» EXERCISE GOAL: Starting at the top of the data and ending with the line that holds "Historique des commandes (1582, 1321)", transcribe each line exactly; include both ends.

+++

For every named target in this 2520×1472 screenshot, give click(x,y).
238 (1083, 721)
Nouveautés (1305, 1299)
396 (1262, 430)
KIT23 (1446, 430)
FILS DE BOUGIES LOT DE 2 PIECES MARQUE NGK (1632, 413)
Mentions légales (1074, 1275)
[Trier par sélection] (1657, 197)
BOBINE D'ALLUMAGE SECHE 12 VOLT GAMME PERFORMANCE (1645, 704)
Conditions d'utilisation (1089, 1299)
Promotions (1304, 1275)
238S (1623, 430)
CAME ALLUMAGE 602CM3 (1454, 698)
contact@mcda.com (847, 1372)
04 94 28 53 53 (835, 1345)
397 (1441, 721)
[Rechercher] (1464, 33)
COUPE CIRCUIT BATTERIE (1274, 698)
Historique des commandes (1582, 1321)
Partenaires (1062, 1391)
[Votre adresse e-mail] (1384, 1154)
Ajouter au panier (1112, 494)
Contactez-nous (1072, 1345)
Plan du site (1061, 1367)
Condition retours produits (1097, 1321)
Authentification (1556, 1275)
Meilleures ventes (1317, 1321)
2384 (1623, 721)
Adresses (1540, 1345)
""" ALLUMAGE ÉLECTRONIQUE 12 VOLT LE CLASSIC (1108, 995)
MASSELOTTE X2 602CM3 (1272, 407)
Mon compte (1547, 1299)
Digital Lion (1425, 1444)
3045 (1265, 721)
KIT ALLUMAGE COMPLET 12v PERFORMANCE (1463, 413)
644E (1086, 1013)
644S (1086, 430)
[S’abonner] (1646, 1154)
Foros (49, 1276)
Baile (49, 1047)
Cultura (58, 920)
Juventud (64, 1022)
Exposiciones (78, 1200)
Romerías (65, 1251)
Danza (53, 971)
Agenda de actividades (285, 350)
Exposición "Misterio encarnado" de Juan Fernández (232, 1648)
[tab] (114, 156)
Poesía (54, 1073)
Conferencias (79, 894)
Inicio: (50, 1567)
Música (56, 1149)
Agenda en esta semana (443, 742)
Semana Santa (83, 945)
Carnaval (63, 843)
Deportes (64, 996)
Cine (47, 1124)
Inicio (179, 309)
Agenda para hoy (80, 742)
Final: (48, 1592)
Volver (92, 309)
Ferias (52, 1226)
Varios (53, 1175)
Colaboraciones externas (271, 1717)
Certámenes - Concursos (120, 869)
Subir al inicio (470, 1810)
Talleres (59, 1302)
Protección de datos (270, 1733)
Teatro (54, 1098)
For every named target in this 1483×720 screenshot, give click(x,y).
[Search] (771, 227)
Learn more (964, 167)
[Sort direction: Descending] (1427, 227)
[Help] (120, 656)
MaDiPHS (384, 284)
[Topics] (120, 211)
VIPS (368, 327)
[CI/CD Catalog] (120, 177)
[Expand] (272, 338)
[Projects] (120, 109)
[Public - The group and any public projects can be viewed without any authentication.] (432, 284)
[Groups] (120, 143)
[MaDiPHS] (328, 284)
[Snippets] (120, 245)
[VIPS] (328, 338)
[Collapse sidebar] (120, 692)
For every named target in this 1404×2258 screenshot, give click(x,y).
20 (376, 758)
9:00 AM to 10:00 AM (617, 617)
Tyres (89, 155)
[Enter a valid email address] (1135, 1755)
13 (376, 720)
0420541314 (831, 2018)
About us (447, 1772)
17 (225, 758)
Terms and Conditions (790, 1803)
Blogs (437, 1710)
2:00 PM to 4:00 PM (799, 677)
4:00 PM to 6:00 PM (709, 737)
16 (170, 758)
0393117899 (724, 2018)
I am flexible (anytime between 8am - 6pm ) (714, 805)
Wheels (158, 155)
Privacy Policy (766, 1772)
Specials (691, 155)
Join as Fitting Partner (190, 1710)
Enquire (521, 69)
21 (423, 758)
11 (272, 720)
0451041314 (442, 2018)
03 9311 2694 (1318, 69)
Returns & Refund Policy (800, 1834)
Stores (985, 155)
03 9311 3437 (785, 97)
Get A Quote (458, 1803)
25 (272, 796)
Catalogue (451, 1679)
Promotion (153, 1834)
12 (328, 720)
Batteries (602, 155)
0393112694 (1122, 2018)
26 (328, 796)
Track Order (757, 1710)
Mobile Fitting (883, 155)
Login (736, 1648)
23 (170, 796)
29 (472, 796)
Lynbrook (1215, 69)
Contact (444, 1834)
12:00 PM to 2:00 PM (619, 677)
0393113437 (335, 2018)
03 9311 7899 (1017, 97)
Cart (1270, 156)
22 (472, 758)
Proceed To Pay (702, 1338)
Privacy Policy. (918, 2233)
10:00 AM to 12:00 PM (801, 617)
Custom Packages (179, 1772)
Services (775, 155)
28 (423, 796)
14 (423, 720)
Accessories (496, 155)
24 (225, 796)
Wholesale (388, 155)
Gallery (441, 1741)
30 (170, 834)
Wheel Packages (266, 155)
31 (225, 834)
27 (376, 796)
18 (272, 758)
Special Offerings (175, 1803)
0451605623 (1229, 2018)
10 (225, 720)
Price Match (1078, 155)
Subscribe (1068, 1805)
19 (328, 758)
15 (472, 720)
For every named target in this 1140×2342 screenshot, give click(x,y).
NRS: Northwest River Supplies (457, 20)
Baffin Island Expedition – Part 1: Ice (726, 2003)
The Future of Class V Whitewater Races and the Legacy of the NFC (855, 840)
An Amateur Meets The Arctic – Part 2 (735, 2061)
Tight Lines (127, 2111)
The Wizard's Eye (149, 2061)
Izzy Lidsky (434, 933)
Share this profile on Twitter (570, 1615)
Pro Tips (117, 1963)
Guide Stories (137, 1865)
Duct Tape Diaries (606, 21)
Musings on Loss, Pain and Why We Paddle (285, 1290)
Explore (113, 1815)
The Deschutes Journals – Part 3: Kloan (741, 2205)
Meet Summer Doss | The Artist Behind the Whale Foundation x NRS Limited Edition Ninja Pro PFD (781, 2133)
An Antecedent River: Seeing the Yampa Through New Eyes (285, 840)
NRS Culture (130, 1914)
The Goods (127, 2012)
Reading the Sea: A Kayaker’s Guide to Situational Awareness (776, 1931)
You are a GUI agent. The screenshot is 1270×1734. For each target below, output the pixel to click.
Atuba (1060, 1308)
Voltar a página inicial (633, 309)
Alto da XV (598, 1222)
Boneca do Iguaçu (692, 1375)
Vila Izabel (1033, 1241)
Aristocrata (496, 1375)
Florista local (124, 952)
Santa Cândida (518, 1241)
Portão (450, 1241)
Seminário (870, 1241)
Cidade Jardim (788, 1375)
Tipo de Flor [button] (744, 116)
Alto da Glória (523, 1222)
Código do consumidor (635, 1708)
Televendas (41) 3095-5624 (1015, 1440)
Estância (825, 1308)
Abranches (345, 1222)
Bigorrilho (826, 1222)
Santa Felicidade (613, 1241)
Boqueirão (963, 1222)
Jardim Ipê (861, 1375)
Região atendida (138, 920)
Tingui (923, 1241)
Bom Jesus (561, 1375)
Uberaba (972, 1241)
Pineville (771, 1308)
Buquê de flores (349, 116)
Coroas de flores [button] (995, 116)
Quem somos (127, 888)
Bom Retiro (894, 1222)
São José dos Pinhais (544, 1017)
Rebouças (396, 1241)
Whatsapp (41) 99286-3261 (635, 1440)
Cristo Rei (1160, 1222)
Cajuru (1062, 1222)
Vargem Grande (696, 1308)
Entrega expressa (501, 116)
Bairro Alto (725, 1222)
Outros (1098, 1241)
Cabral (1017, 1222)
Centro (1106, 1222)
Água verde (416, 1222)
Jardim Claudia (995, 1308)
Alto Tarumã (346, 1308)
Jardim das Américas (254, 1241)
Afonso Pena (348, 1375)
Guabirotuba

+++

» RESULT FOR THIS TASK:
For every named target in this 2520×1472 screenshot, give click(x,y).
238 (1083, 721)
Nouveautés (1305, 1299)
396 (1262, 430)
KIT23 (1446, 430)
FILS DE BOUGIES LOT DE 2 PIECES MARQUE NGK (1632, 413)
Mentions légales (1074, 1275)
[Trier par sélection] (1657, 197)
BOBINE D'ALLUMAGE SECHE 12 VOLT GAMME PERFORMANCE (1645, 704)
Conditions d'utilisation (1089, 1299)
Promotions (1304, 1275)
238S (1623, 430)
CAME ALLUMAGE 602CM3 (1454, 698)
contact@mcda.com (847, 1372)
04 94 28 53 53 (835, 1345)
397 (1441, 721)
[Rechercher] (1464, 33)
COUPE CIRCUIT BATTERIE (1274, 698)
Historique des commandes (1582, 1321)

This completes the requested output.